Data for this exercise below:

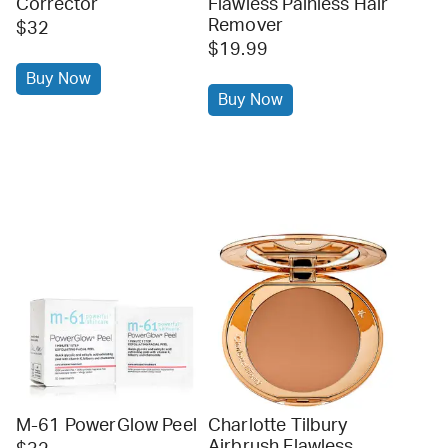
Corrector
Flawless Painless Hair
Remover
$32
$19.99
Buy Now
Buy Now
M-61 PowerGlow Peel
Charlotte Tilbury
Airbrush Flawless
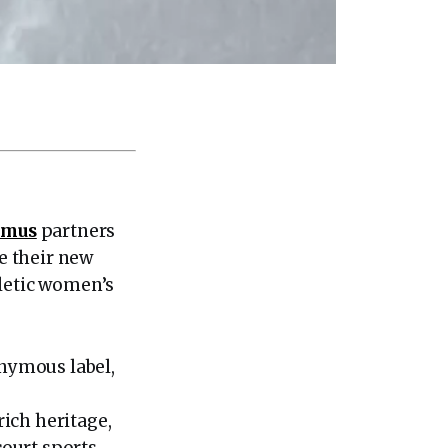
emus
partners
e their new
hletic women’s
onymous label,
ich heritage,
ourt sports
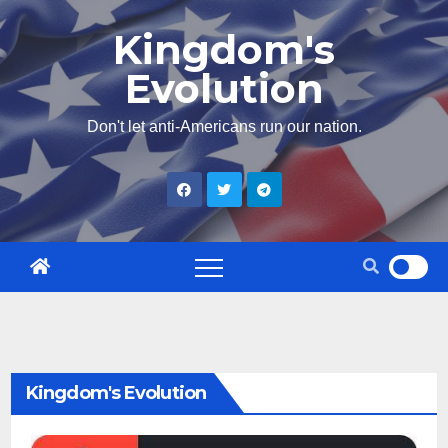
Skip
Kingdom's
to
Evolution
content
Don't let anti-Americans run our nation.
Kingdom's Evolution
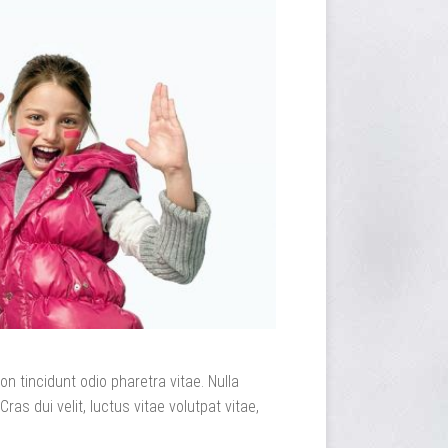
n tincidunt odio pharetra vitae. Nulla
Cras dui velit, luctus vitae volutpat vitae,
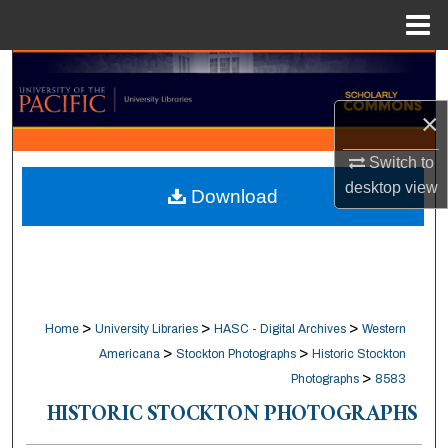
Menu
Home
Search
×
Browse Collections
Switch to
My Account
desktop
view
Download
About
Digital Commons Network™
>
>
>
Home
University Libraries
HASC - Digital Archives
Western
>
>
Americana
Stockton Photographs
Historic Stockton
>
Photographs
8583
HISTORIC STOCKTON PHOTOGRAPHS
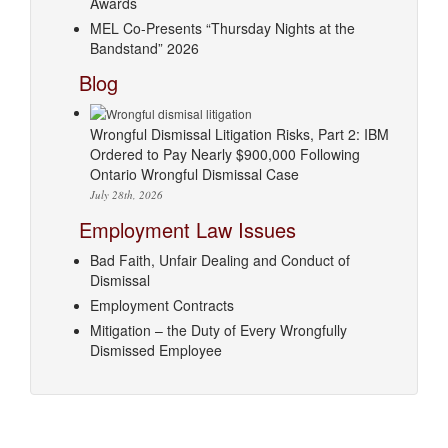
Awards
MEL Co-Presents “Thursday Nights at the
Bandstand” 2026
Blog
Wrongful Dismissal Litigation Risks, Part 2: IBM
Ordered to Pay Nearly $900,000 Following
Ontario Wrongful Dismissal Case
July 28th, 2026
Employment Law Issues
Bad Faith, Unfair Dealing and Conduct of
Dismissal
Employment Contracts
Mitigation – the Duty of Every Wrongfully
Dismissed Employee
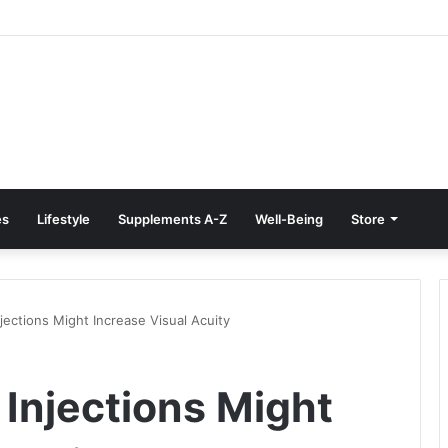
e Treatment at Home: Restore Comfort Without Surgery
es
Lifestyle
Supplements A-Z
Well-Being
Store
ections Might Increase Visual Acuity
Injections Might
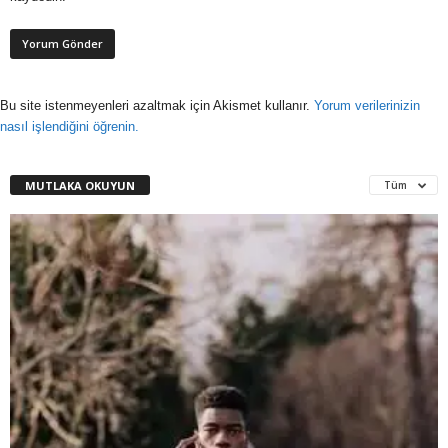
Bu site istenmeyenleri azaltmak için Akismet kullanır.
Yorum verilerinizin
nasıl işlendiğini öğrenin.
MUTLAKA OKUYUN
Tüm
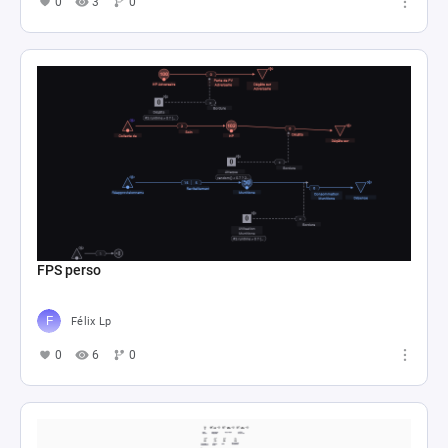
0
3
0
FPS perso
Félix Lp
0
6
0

End of Data for this exercise.
Data for this exercise below:

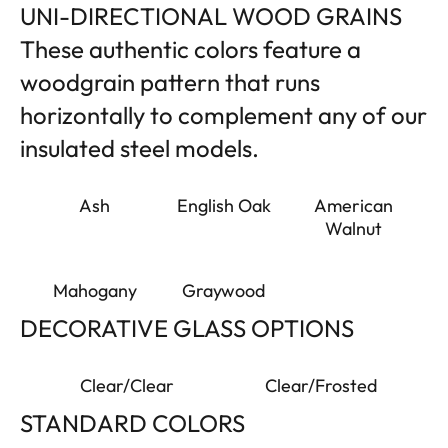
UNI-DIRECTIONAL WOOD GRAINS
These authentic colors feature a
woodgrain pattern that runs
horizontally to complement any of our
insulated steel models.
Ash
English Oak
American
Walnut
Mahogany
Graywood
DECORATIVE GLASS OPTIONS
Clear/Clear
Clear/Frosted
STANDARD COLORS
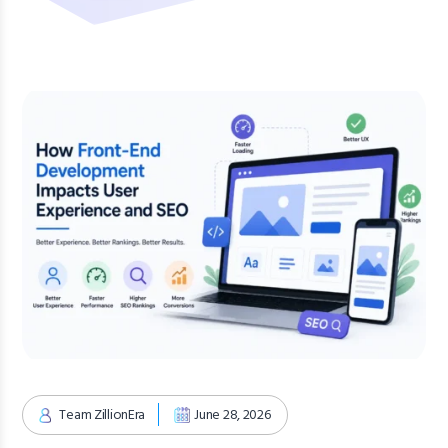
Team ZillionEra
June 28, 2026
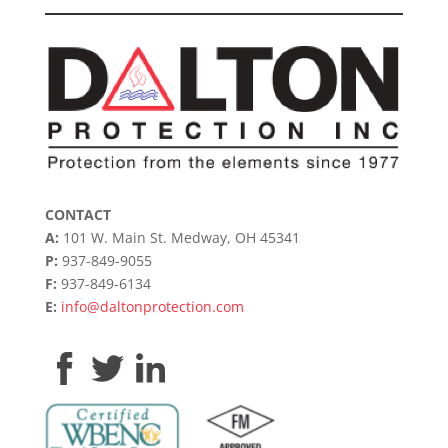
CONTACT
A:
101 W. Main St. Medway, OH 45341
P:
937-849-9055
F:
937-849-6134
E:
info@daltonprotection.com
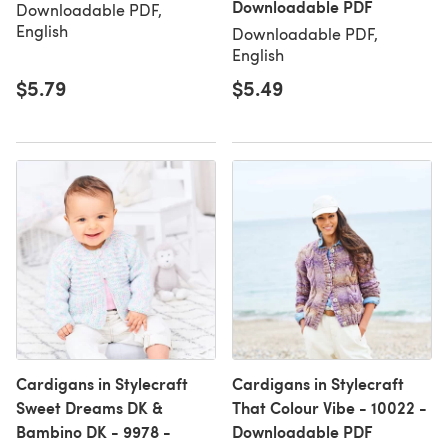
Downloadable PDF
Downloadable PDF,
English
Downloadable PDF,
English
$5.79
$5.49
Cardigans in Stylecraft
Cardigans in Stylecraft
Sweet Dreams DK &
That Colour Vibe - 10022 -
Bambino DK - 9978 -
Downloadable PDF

End of Data for this exercise.
Data for this exercise below:

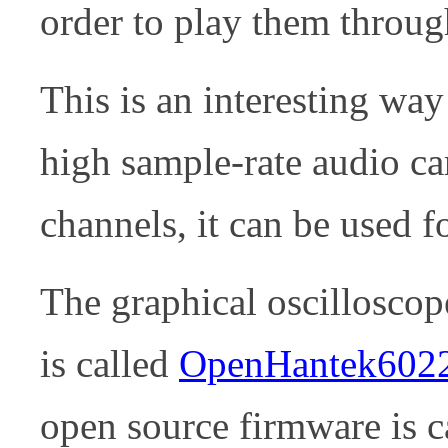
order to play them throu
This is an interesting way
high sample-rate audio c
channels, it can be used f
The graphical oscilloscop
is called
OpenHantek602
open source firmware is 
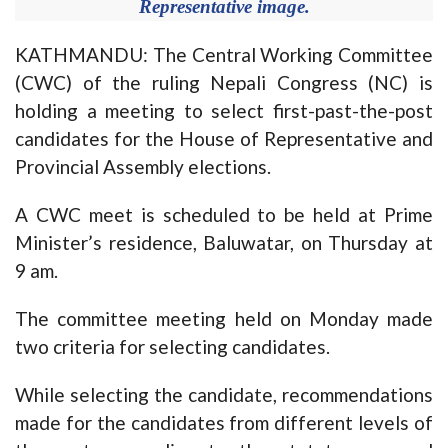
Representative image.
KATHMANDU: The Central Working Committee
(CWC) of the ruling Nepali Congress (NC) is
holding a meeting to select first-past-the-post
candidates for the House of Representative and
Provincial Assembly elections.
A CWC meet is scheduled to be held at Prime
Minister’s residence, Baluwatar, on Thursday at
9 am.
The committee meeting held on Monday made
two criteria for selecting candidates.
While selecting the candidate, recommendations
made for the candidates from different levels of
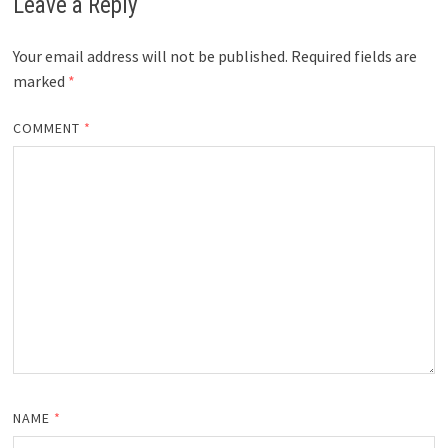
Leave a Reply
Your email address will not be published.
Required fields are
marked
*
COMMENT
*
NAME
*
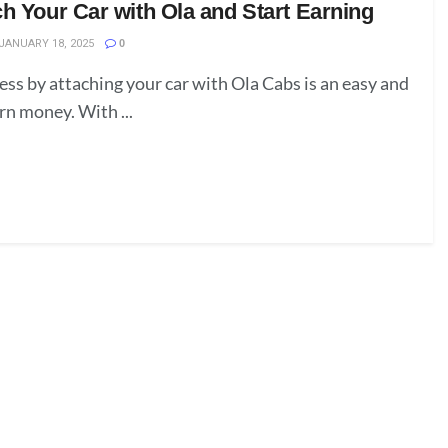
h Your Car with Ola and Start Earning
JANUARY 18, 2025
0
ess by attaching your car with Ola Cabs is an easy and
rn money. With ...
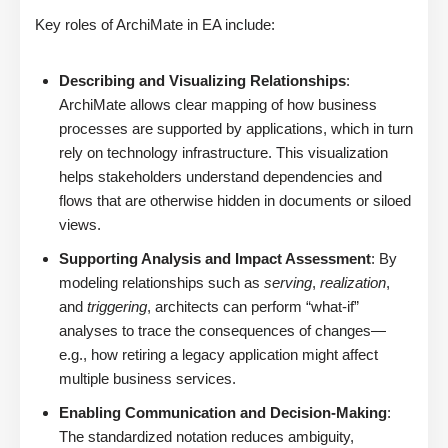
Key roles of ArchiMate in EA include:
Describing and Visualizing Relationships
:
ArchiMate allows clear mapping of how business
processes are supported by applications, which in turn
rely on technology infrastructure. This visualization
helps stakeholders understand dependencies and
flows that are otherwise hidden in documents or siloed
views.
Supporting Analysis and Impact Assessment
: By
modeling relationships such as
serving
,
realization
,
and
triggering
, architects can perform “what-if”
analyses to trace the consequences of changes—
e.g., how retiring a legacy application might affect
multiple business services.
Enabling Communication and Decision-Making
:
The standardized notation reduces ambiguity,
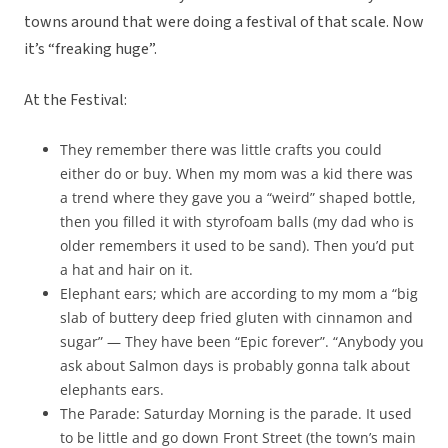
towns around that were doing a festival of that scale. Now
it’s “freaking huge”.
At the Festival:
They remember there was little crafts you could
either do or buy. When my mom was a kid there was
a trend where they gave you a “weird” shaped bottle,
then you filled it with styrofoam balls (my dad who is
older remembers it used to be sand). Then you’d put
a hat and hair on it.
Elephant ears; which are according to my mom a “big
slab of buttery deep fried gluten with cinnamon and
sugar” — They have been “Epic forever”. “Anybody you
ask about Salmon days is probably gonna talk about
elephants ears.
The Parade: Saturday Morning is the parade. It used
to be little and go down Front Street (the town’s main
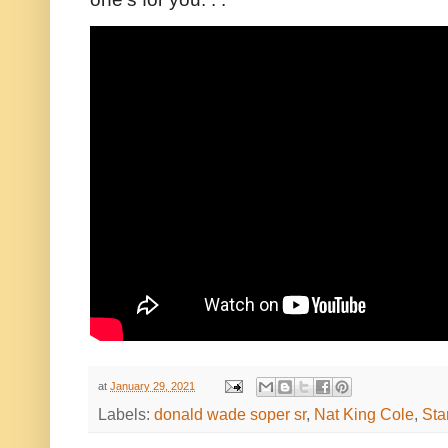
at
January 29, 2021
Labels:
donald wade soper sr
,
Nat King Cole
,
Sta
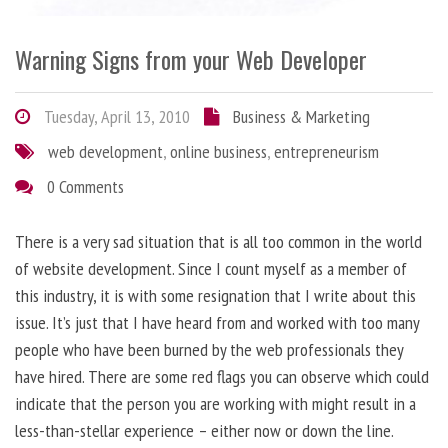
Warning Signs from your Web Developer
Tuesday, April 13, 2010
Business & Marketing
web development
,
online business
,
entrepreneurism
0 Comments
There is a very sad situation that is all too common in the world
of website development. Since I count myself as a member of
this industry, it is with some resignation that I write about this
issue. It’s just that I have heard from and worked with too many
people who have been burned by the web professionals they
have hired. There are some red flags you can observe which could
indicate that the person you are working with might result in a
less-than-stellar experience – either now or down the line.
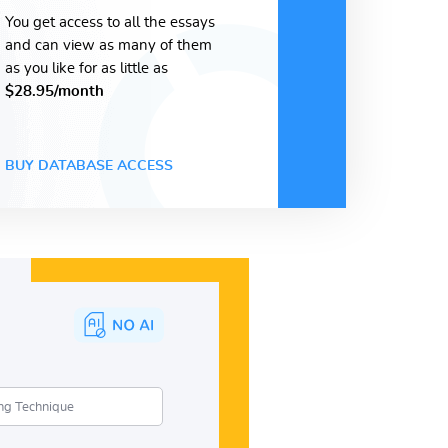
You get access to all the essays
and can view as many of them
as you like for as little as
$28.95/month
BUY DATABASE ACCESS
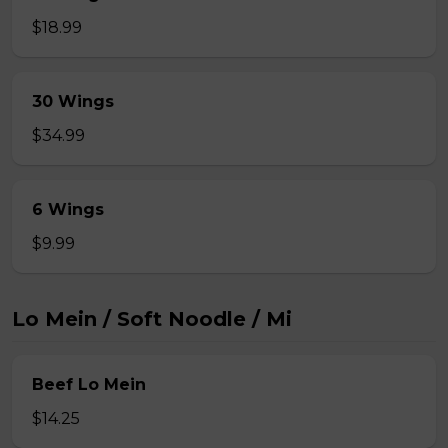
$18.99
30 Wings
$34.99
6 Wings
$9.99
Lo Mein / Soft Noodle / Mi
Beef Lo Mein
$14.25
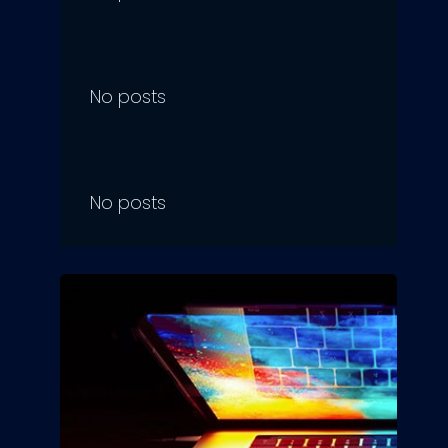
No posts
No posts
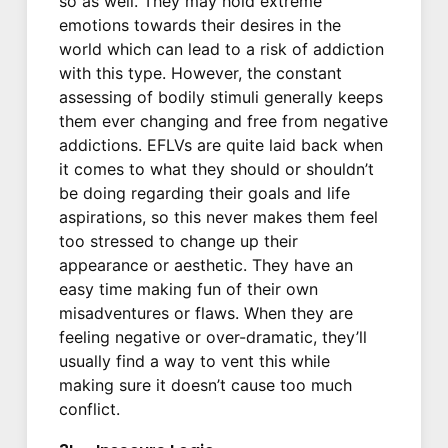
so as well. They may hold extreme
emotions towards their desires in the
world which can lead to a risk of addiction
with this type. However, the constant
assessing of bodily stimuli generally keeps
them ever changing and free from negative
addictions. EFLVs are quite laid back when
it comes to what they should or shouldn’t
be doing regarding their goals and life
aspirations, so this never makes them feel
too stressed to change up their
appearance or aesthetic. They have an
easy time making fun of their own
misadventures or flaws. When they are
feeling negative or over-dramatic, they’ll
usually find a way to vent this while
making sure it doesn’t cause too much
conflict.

End of Data for this exercise.

Task brief
All lines above from the one containing "Browse Collections" up to and including the one containing "Ordered to Pay Nearly $900,000 Following" are to be set down exactly, and nothing else. Leave images out.

Solution to this task
Browse Collections
Switch to
My Account
desktop
view
Download
About
Digital Commons Network™
>
>
>
Home
University Libraries
HASC - Digital Archives
Western
>
>
Americana
Stockton Photographs
Historic Stockton
>
Photographs
8583
HISTORIC STOCKTON PHOTOGRAPHS
Awards
MEL Co-Presents “Thursday Nights at the
Bandstand” 2026
Blog
Wrongful Dismissal Litigation Risks, Part 2: IBM
Ordered to Pay Nearly $900,000 Following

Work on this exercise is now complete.